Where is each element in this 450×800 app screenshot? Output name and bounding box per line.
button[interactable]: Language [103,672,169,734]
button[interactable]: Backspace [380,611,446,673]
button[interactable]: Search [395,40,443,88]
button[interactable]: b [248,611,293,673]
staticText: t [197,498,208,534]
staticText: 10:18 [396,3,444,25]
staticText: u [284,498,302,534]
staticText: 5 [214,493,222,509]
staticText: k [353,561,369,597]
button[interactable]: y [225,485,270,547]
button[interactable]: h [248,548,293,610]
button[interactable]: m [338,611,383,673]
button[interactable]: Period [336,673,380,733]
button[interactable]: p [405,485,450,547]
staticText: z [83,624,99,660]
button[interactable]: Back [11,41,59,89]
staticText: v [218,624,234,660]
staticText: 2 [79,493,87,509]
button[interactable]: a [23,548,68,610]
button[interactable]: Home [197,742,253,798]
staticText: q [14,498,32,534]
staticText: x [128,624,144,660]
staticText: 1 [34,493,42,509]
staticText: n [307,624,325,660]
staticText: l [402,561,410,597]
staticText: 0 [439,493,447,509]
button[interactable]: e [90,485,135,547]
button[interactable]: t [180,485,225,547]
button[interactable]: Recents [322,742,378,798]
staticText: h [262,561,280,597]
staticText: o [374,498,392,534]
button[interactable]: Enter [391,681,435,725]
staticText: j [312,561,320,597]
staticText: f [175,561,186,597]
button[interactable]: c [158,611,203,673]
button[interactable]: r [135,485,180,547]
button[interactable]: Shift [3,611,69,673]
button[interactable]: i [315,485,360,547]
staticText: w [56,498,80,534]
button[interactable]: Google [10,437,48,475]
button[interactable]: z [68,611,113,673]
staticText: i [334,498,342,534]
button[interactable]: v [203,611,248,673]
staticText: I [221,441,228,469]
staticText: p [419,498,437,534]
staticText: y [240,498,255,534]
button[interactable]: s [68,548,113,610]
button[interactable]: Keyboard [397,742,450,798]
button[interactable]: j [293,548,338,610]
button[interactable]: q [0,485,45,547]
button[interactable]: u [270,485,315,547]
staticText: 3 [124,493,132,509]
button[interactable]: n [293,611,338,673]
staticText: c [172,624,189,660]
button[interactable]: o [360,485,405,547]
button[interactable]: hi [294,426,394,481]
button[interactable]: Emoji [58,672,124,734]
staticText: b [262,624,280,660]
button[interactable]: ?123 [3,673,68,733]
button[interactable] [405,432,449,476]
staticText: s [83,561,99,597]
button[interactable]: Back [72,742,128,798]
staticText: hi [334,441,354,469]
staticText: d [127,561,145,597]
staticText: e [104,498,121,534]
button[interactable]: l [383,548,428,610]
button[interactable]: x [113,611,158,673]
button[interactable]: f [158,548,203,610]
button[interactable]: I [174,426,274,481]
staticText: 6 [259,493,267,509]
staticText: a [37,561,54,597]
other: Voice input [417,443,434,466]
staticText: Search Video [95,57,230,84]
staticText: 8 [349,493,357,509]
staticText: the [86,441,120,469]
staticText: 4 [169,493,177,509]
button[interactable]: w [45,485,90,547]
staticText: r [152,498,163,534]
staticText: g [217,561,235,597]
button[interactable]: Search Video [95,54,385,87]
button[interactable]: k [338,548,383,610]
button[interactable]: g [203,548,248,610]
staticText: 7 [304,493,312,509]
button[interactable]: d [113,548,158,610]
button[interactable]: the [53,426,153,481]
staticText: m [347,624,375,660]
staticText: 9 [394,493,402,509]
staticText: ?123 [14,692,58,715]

...

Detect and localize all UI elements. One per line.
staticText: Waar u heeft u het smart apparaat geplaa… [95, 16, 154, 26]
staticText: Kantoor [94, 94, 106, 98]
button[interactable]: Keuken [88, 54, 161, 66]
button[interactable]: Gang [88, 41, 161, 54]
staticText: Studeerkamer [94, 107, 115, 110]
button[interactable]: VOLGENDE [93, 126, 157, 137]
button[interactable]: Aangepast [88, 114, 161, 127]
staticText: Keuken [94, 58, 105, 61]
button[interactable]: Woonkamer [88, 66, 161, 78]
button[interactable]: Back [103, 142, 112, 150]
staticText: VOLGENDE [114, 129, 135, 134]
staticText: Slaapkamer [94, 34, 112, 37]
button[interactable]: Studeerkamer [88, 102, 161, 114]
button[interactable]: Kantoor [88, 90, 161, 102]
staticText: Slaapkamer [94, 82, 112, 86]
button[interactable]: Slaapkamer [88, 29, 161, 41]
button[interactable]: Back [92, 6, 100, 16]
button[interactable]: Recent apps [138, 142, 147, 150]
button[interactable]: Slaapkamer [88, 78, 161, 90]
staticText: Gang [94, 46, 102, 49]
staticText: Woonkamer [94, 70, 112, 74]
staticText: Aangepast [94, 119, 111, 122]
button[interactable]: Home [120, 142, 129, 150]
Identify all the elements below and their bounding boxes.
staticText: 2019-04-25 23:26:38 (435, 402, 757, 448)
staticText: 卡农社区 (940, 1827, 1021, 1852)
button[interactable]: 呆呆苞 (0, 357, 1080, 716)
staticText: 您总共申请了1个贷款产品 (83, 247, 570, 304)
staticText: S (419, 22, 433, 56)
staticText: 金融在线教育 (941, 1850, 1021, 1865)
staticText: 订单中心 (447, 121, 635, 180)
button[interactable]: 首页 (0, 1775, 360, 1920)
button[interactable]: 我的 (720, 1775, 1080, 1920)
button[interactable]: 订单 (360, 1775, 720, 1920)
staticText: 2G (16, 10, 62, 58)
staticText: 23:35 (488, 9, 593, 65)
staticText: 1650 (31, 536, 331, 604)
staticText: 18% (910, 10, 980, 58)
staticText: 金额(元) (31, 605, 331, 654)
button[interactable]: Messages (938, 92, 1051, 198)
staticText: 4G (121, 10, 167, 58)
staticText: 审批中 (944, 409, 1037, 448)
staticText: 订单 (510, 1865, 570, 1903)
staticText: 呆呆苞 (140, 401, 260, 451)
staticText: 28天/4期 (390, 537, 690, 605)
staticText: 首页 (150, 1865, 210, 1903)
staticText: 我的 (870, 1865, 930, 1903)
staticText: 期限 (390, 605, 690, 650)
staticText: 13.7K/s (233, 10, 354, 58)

PROBLEM STATEMENT — A single number is the answer here: how many lines above carry the string "Search"?

WRITTEN ANSWER — 3